Ob hier mit zweierlei Maß bei der Leistungsbeurteilung dieses Keepers gemessen wurde? Diese Frage konnte man sich durchaus beim gestrigen Spiel gegen Kroatien stellen? Denn wenn ein Torwart hinter einer sehr tief gestaffelten Abwehr nach Balleroberung die Kugel fast immer so weit wie möglich in die gegnerische Hälfte drischt, dass ein großes Loch zwischen der eigenen Defensive und der Offensive klafft, dann geht es hier wohl nicht allein um den technischen Paß, sondern auch um die taktische Sinnhaftigkeit dieser Entscheidung? Es war nur eine Frage der Zeit, wann seine Vorderleute aufgrund der langen Laufwege den konditionellen Tribut zahlen mußten. Auch und gerade, weil der Torwart eine Schlüsselfunktion hat, das gesamte Spielfeld überblicken kann, ist er mitverantwortlich für kluge Spieleröffnungen.
Nicht nur beim 2. Tor, sondern auch bei einigen anderen Aktionen sah der junge Keeper unentschlossen aus. Es ging schließlich auch für ihn um viel. Aber warum sollen nur seine Mitspieler nervös sein dürfen?
Aber ich möchte den Keeper gern auch in Schutz nehmen! Denn vielerorts wird nach wie vor isoliert und nicht spielnah trainiert, sodass sie im Training nicht alle wichtigen Erfahrungen sammeln können für den Wettkampf.
Tauscht endlich Pylonen, Hütchen, Stangen, ect. als wichtige Signalgeber gegen echte lebenige Spieler aus. So, wie ihr es mit der Mannschaft macht, ist es gut! Denn im Spiel ist fast alles in Bewegung, aber euer Trainingsmaterial ist es nicht. Um zu wissen, wie die Mitspieler und Gegner "ticken" muß man auch die Torleute alles machen lassen, was die Mitspieler machen dürfen. Um zu verstehen, was man macht bzw. besser nicht macht, macht man es!

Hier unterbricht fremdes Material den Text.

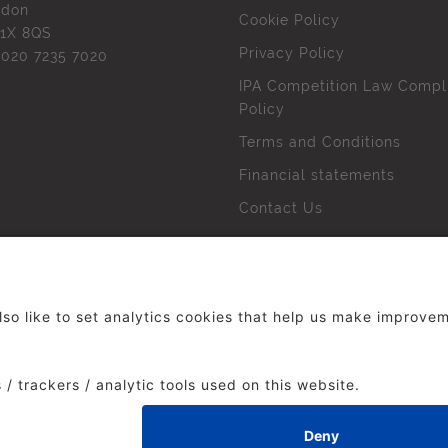
ndon
Cookie Policy
1X 8QS
Privacy Policy
l
020 7235 7020
IPA Competition Law Compl
Policy
Terms and Conditions
Financial statements
Contact Us
 The Institute of Practitioners in Advertising. All rights res
duced without our permission.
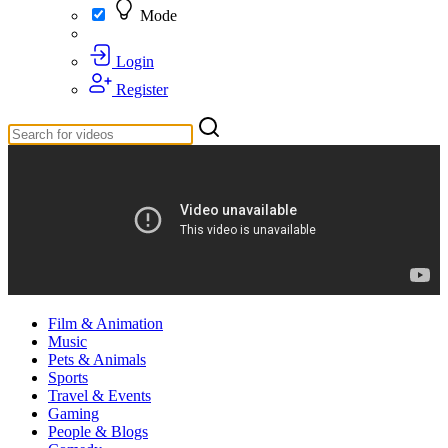
Mode
Login
Register
Film & Animation
Music
Pets & Animals
Sports
Travel & Events
Gaming
People & Blogs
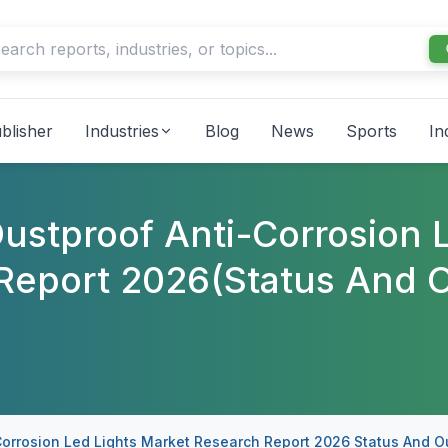
blisher
Industries
Blog
News
Sports
In
ustproof Anti-Corrosion 
Report 2026(Status And O
Corrosion Led Lights Market Research Report 2026 Status And O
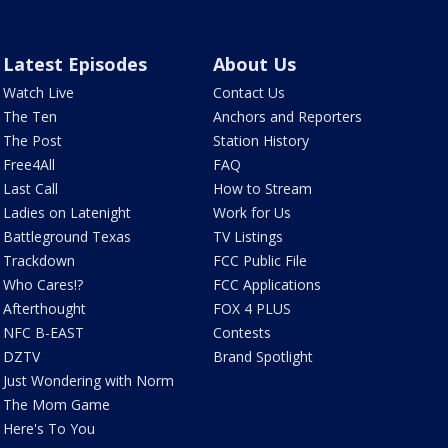
Latest Episodes
About Us
Watch Live
Contact Us
The Ten
Anchors and Reporters
The Post
Station History
Free4All
FAQ
Last Call
How to Stream
Ladies on Latenight
Work for Us
Battleground Texas
TV Listings
Trackdown
FCC Public File
Who Cares!?
FCC Applications
Afterthought
FOX 4 PLUS
NFC B-EAST
Contests
DZTV
Brand Spotlight
Just Wondering with Norm
The Mom Game
Here's To You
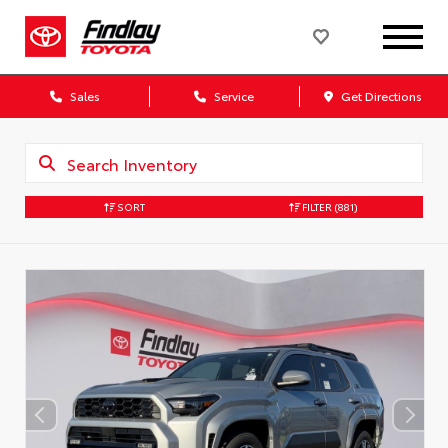
Sales
Service
Get Directions
SORT
FILTER
(881)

Vielfach enden die Trainingsübungen mit dem Torschuß, weshalb man nach solchen Aktionen ein "abschalten" der Mitspieler feststellt. Doch im Wettkampf landen (beim guten Keeper) nur sehr wenig Bälle im Tor, sodass die Übung eigentlich erst mit der wettkampfnahen Spieleröffnung als abgeschlossen gilt. Wie aber soll ein Keeper das lernen, wenn er nur durch Trainingstore werfen oder schießen darf? Denn die bewegen sich ja nicht. Auch gibt es dabei keine Gegner, die plötzlich den Laufweg des Mitspielers kreuzen.
Selbst die Analyse über erfolgreiche Spieleröffnungen stimmt nicht immer. Denn es wird dabei meist vergessen, dass die Mitspieler bzw. die Gegner bei der Ballverarbeitung entscheidend mitwirken.

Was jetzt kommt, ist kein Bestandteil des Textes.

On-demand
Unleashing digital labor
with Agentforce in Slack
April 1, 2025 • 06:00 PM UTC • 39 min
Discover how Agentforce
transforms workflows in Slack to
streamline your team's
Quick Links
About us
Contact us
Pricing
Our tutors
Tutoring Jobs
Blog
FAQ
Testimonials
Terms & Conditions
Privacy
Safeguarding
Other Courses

Spricht nicht so viel über die Torleute, sondern hört ihnen einfach mal zu. Denn dann werdet ihr feststellen, dass eure Sichtweise häufig nicht mit der übereinstimmt, wie sie vom Keeper bei seinen Aktionen wahrgenommen wird.

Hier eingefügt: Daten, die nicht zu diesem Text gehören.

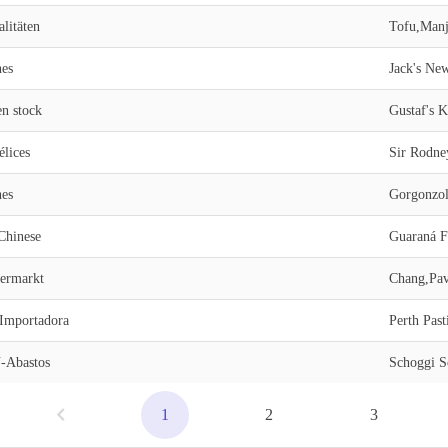
litäten
Tofu,Manj
nes
en stock
Gustaf's 
lices
Sir Rodne
nes
Gorgonzol
Chinese
Guaraná Fa
permarkt
Chang,Pavl
 Importadora
Perth Past
Abastos
Schoggi S
1
2
3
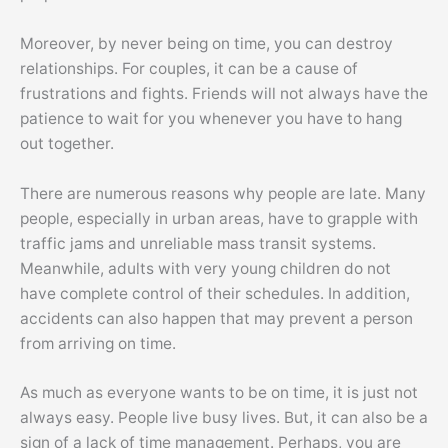
Moreover, by never being on time, you can destroy
relationships. For couples, it can be a cause of
frustrations and fights. Friends will not always have the
patience to wait for you whenever you have to hang
out together.
There are numerous reasons why people are late. Many
people, especially in urban areas, have to grapple with
traffic jams and unreliable mass transit systems.
Meanwhile, adults with very young children do not
have complete control of their schedules. In addition,
accidents can also happen that may prevent a person
from arriving on time.
As much as everyone wants to be on time, it is just not
always easy. People live busy lives. But, it can also be a
sign of a lack of time management. Perhaps, you are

Wichtig ist es über den Punkt: "unhaltbar" oder "haltbar" hinaus eine Analyse zu machen. Denn es geht vielmehr darum zunächst über Varianten mit höherer Erfolgswahrscheinlichkeit zu sprechen und die dann realitätsnah zu trainieren, damit ein Bezug zwischen "vorher" und "nachher" möglich ist. Denn es geht nicht um ein Bild, was in der Phantasie des Trainers entsteht, sondern um die Summe der Bewegungsabläufe, die unterschiedlich wahrgenommen und interpretiert werden wollen.